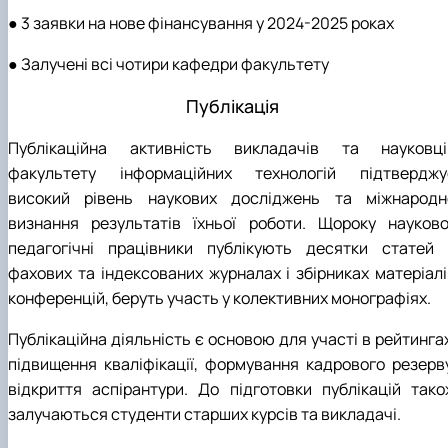
● 3 заявки на нове фінансування у 2024-2025 роках
● Залучені всі чотири кафедри факультету
Публікація
Публікаційна активність викладачів та науковці
факультету інформаційних технологій підтверджу
високий рівень наукових досліджень та міжнародн
визнання результатів їхньої роботи. Щороку науково
педагогічні працівники публікують десятки статей 
фахових та індексованих журналах і збірниках матеріалі
конференцій, беруть участь у колективних монографіях.
Публікаційна діяльність є основою для участі в рейтинга
підвищення кваліфікації, формування кадрового резерву
відкриття аспірантури. До підготовки публікацій тако
залучаються студенти старших курсів та викладачі.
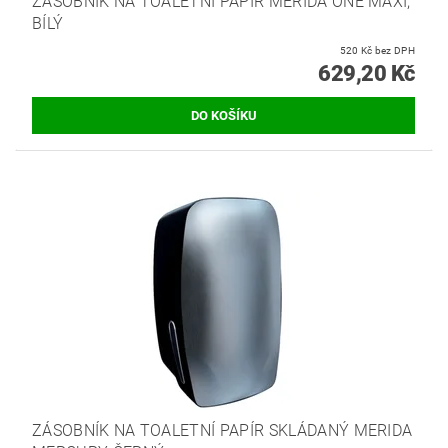
ZÁSOBNÍK NA TOALETNÍ PAPÍR MERIDA ONE MAXI,
BÍLÝ
520 Kč bez DPH
629,20 Kč
ZÁSOBNÍK NA TOALETNÍ PAPÍR SKLÁDANÝ MERIDA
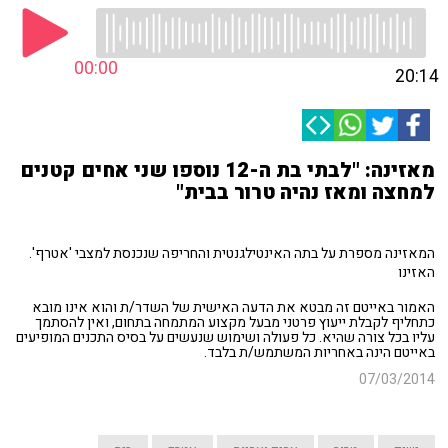
00:00
20:14
מאזינה: "לבתי בת ה-12 נוספו שני אחים קטנים
למחצה ומאז נהיה טרור בבית"
המאזינה מספרת על בתה האינטילגנטית והחריפה שנכנסת למצבי 'אטרף'.
האזינו
האמור באייטם זה מבטא את הדעה האישית של השדר/ת והוא אינו מובא
כתחליף לקבלת ייעוץ פרטני מבעל מקצוע המתמחה בתחום, ואין להסתמך
עליו בכל צורה שהיא. כל פעולה ושימוש שנעשים על בסיס התכנים המופיעים
באייטם הינה באחריות המשתמש/ת בלבד.
07/03/2014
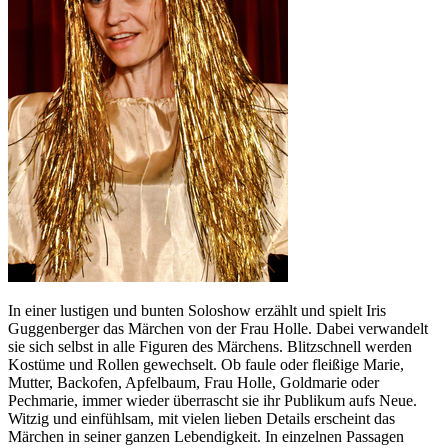
In einer lustigen und bunten Soloshow erzählt und spielt Iris
Guggenberger das Märchen von der Frau Holle. Dabei verwandelt
sie sich selbst in alle Figuren des Märchens. Blitzschnell werden
Kostüme und Rollen gewechselt. Ob faule oder fleißige Marie,
Mutter, Backofen, Apfelbaum, Frau Holle, Goldmarie oder
Pechmarie, immer wieder überrascht sie ihr Publikum aufs Neue.
Witzig und einfühlsam, mit vielen lieben Details erscheint das
Märchen in seiner ganzen Lebendigkeit. In einzelnen Passagen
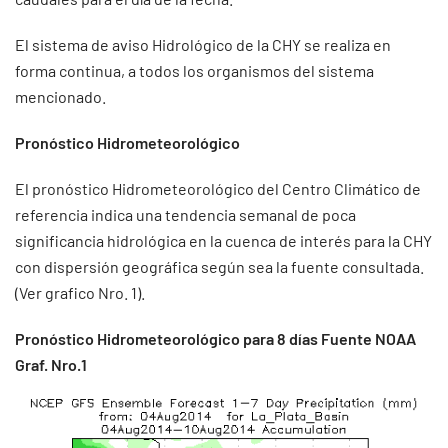
El sistema de aviso Hidrológico de la CHY se realiza en
forma continua, a todos los organismos del sistema
mencionado.
Pronóstico Hidrometeorológico
El pronóstico Hidrometeorológico del Centro Climático de
referencia indica una tendencia semanal de poca
significancia hidrológica en la cuenca de interés para la CHY
con dispersión geográfica según sea la fuente consultada.
(Ver grafico Nro. 1).
Pronóstico Hidrometeorológico para 8 días Fuente NOAA
Graf. Nro.1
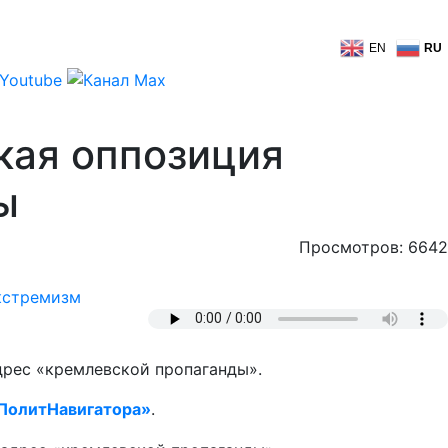
EN
RU
кая оппозиция
ы
Просмотров: 6642
кстремизм
дрес «кремлевской пропаганды».
ПолитНавигатора»
.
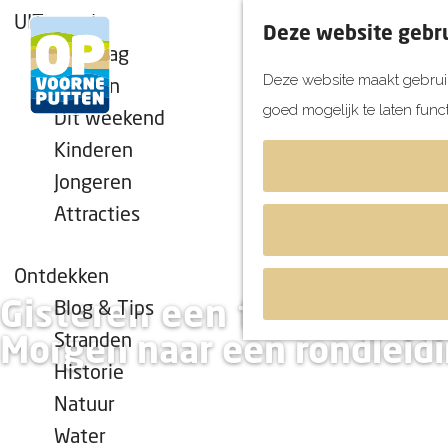
UITagenda
Deze website gebru
Vandaag
Deze website maakt gebruik
Morgen
goed mogelijk te laten func
Dit weekend
G
Kinderen
a
Jongeren
n
Attracties
a
a
r
Ontdekken
d
Gisteren een foodtruckfe
Blog & Tips
e
Stranden
Morgen naar een rondleid
h
Historie
o
Natuur
m
Water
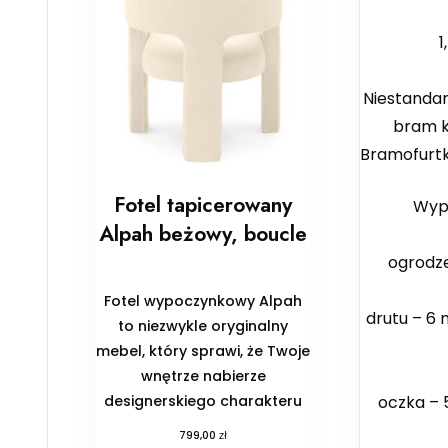
wyso
1
Niestanda
bram k
Bramofurt
Fotel tapicerowany
Wype
Alpah beżowy, boucle
pa
ogrodz
gr
Fotel wypoczynkowy Alpah
drutu – 6
to niezwykle oryginalny
mebel, który sprawi, że Twoje
ro
wnętrze nabierze
designerskiego charakteru
oczka – 
b
zł
799,00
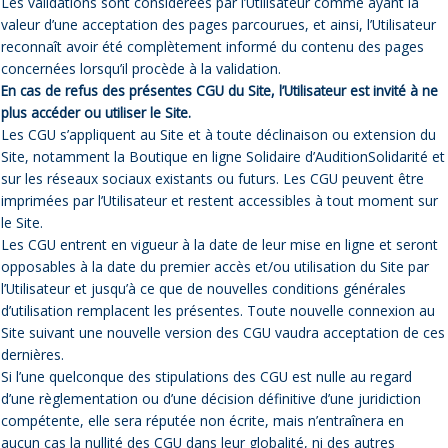
Les validations sont considérées par l’Utilisateur comme ayant la
valeur d’une acceptation des pages parcourues, et ainsi, l’Utilisateur
reconnaît avoir été complètement informé du contenu des pages
concernées lorsqu’il procède à la validation.
En cas de refus des présentes CGU du Site, l’Utilisateur est invité à ne
plus accéder ou utiliser le Site.
Les CGU s’appliquent au Site et à toute déclinaison ou extension du
Site, notamment la Boutique en ligne Solidaire d’AuditionSolidarité et
sur les réseaux sociaux existants ou futurs. Les CGU peuvent être
imprimées par l’Utilisateur et restent accessibles à tout moment sur
le Site.
Les CGU entrent en vigueur à la date de leur mise en ligne et seront
opposables à la date du premier accès et/ou utilisation du Site par
l’Utilisateur et jusqu’à ce que de nouvelles conditions générales
d’utilisation remplacent les présentes. Toute nouvelle connexion au
Site suivant une nouvelle version des CGU vaudra acceptation de ces
dernières.
Si l’une quelconque des stipulations des CGU est nulle au regard
d’une règlementation ou d’une décision définitive d’une juridiction
compétente, elle sera réputée non écrite, mais n’entraînera en
aucun cas la nullité des CGU dans leur globalité, ni des autres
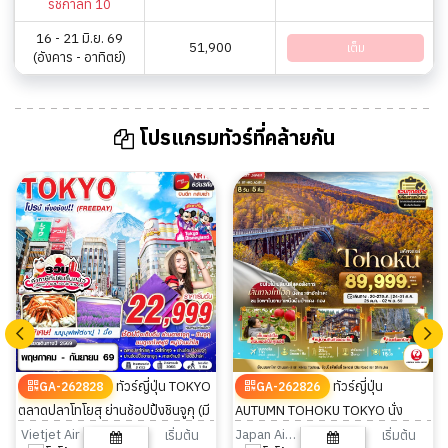
รัชกาลที่ 10
16 - 21 มิ.ย. 69
51,900
เต็ม
(อังคาร - อาทิตย์)
โปรแกรมทัวร์ที่คล้ายกัน
ทัวร์ญี่ปุ่น TOKYO
ทัวร์ญี่ปุ่น
GA-262828
GA-262826
ตลาดปลาโทโยสุ ย่านช้อปปิ้งชินจูกุ (มี
AUTUMN TOHOKU TOKYO นั่ง
FREEDAY) 5วัน 3คืน
กระเช้าฮักโกดะ 8วัน 5คืน
Vietjet Air
Japan Airlines
เริ่มต้น
เริ่มต้น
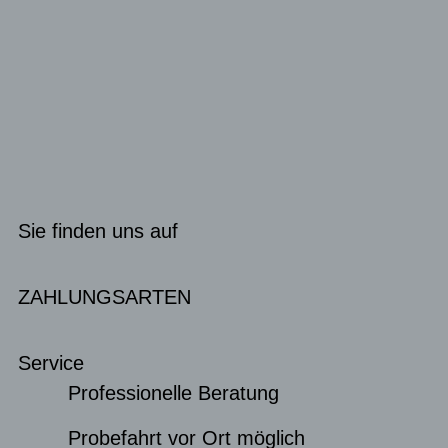
Sie finden uns auf
ZAHLUNGSARTEN
Service
Professionelle Beratung
Probefahrt vor Ort möglich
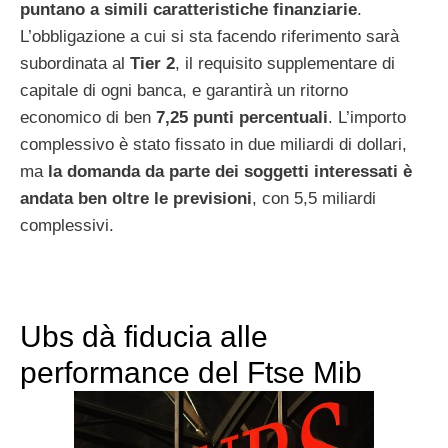
puntano a simili caratteristiche finanziarie
.
L’obbligazione a cui si sta facendo riferimento sarà
subordinata al
Tier 2
, il requisito supplementare di
capitale di ogni banca, e garantirà un ritorno
economico di ben
7,25 punti percentuali
. L’importo
complessivo è stato fissato in due miliardi di dollari,
ma
la domanda da parte dei soggetti interessati è
andata ben oltre le previsioni
, con 5,5 miliardi
complessivi.
Ubs dà fiducia alle
performance del Ftse Mib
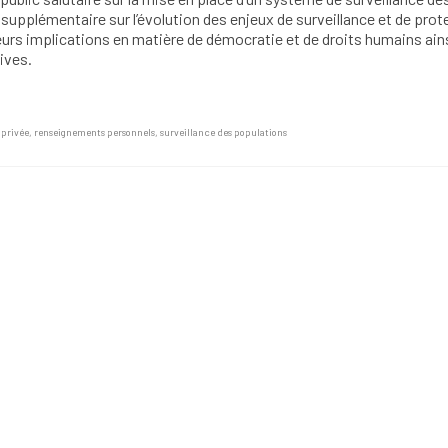
supplémentaire sur l’évolution des enjeux de surveillance et de prot
eurs implications en matière de démocratie et de droits humains ain
ives.
 privée
,
renseignements personnels
,
surveillance des populations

◆ Work to complete
Select the lines from the entries that include the word "Публікаційна".

◆ Answer to the exercise
Публікаційна активність викладачів та науковці
Публікаційна діяльність є основою для участі в рейтинга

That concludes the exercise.